The auction of cotton reserves begins tomorrow, according to the statement posted on the cottonchina.org Web site.
“With this much more cotton coming to the market, it further dampens any hope that the government will issue any further import quotas,” Dong said. “This is bearish for New York cotton as well.”
Cotton futures for July delivery fell 0.37 cent, or 0.6 percent, to 56.78 cents a pound on ICE Futures U.S. in New York. The most-active contract has dropped 20 percent in the past year as the global recession reduced consumer spending on clothing and textiles.

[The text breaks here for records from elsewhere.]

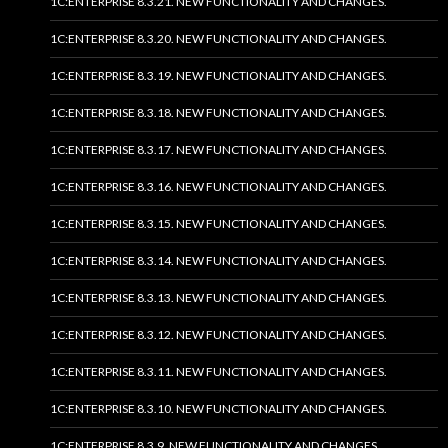
1C:ENTERPRISE 8.3.21. NEW FUNCTIONALITY AND CHANGES.
1C:ENTERPRISE 8.3.20. NEW FUNCTIONALITY AND CHANGES.
1C:ENTERPRISE 8.3.19. NEW FUNCTIONALITY AND CHANGES.
1C:ENTERPRISE 8.3.18. NEW FUNCTIONALITY AND CHANGES.
1C:ENTERPRISE 8.3.17. NEW FUNCTIONALITY AND CHANGES.
1C:ENTERPRISE 8.3.16. NEW FUNCTIONALITY AND CHANGES.
1C:ENTERPRISE 8.3.15. NEW FUNCTIONALITY AND CHANGES.
1C:ENTERPRISE 8.3.14. NEW FUNCTIONALITY AND CHANGES.
1C:ENTERPRISE 8.3.13. NEW FUNCTIONALITY AND CHANGES.
1C:ENTERPRISE 8.3.12. NEW FUNCTIONALITY AND CHANGES.
1C:ENTERPRISE 8.3.11. NEW FUNCTIONALITY AND CHANGES.
1C:ENTERPRISE 8.3.10. NEW FUNCTIONALITY AND CHANGES.
1C:ENTERPRISE 8.3.9. NEW FUNCTIONALITY AND CHANGES.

China is the largest buyer of U.S. fiber.
Zhengzhou Futures Fall
Cotton futures for September delivery on the Zhengzhou Commodity Exchange dropped 0.8 percent to 13,340 yuan a ton. The near-month July contract fell 0.4 percent to 13,060 yuan.
With current forward prices in China at about 87 cents a pound, tomorrow’s sale should “cap world prices until this cotton is absorbed,” John Flanagan, the president of Flanagan Trading Corp. in Fuquay-Varina, North Carolina, said by e-mail.
The government chose to announce the sale at a time when planting is almost over, so it wouldn’t diminish growers’ interest in planting the crop, Jinshi’s Dong said. The cotton is priced below the market, probably for the purpose of boosting profit margins for textile producers, he said.
By April, China’s state reserves had purchased 2.72 million tons of cotton, taking about one-third of last year’s output off the market in an effort to boost falling prices.